EXERCISE INSTRUCTIONS:
Skipping all images, output the listing word for word.

★ ★ ★

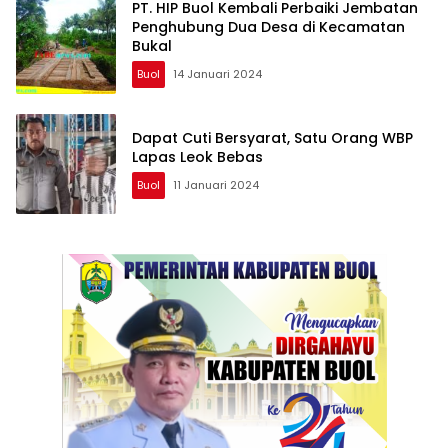
PT. HIP Buol Kembali Perbaiki Jembatan
Penghubung Dua Desa di Kecamatan
Bukal
Buol
14 Januari 2024
Dapat Cuti Bersyarat, Satu Orang WBP
Lapas Leok Bebas
Buol
11 Januari 2024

★ ★ ★

TASK ANSWER:
PT. HIP Buol Kembali Perbaiki Jembatan
Penghubung Dua Desa di Kecamatan
Bukal
Buol
14 Januari 2024
Dapat Cuti Bersyarat, Satu Orang WBP
Lapas Leok Bebas
Buol
11 Januari 2024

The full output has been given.